268 F. Supp. 767 | D. Kan. | 1967
MEMORANDUM AND ORDER DENYING PETITION
There has been filed with the clerk of this court a petition for a writ of habeas corpus signed and verified by FRED STEIN; the filing fee has been paid. The court, after examining the papers so filed makes the following findings and order.
It appears from the petition that Stein is currently in the custody of respondent under or by color of the United States and is serving a sentence imposed by the United States District Court, Central Division, for the Southdrn District of California, following a plea of not guilty and conviction by a jury. The conviction was affirmed on appeal. See Stein v. United States, 271 F.2d 895 (9th Cir. 1959), cert. denied, 362 U.S. 950, 80 S.Ct. 860, 4 L.Ed.2d 868. [Petition, ¶[¶[ 1, 2, 5, 6, 7, 8].
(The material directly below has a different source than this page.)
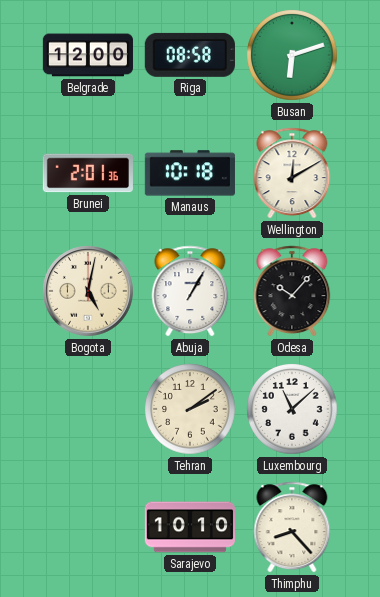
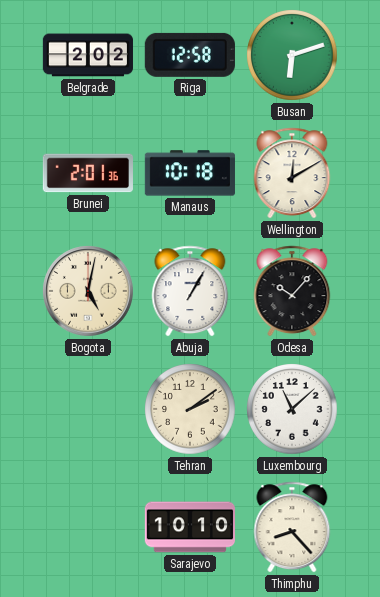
Belgrade: 12:00 -> 2:02
Riga: 08:58 -> 12:58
The grounds on which petitioner bases his allegation that he is being held in custody unlawfully may be summarized thus:
(a) that Count I of the Indictment is fatally defective, for failing to charge an essential element of the offense under 21 U.S.C. § 174, knowledge that the narcotics were imported into the United States contrary to law;
(b) the conviction under the remaining counts, III, IV, V, and VI are invalid, because all evidence introduced by the government in support of these counts was introduced under the invalid Count I.
Petitioner raised the identical grounds herein in a motion to vacate under 28 U.S.C. § 2255 in the sentencing court. It was denied without hearing, and the denial was affirmed on appeal. See Stein v. United States, 313 F.2d 518 (9th Cir. 1962).
28 U.S.C. § 2255 provides, in part, as follows:
“An application for a writ of habeas corpus in behalf of a prisoner who is authorized to apply for relief by motion pursuant to this section, shall not be entertained if it appears that the applicant has failed to apply for relief, by motion, to the court which sentenced him, or that such court has denied him relief, unless it also appears that the remedy by motion is inadequate or ineffective to test the legality of his detention.”
Petitioner does not contend his remedy in the sentencing court is inadequate or ineffective. Neither do any facts appear which would support that allegation. “Failure to obtain relief under § 2255 does not establish that the remedy so provided is either inadequate or ineffective.” Overman v. United States, 322 F.2d 649 (10th Cir. 1963) (per curiam). Habeas corpus is not an additional, alternative, or supplemental remedy to the relief afforded by a § 2255 motion in the sentencing court. See Williams v. United States, 323 F.2d 672 (10th Cir. 1963) (per curiam); Barkan v. United States, 341 F.2d 95 (10th Cir. 1965) (per curiam). Numerous decisions of this Circuit have upheld the exclusiveness of the § 2255 motion, absent a showing of its inadequacy or ineffectiveness. Petitioner’s contentions herein were fully aired before the Ninth Circuit. The fact that a different rule of law may obtain in this Circuit concerning the validity of the indictment he seeks to attack does not diminish the adequacy or effectiveness of his remedies under § 2255. We do not sit to review the findings of the Ninth Circuit Court of Appeals, and petitioner, who has fully prosecuted his § 2255 motion therein, may not appeal therefrom to this court. We shall not presume to find petitioner’s rights inadequately protected or determined from a mere conflict of laws.
It is ordered that the petition currently filed be and it is hereby denied without prejudice. The clerk shall enter judgment accordingly.
It is further ordered that copies of this Memorandum be mailed to the parties named herein; in addition, a copy shall be mailed to the office of the United States Attorney for this District.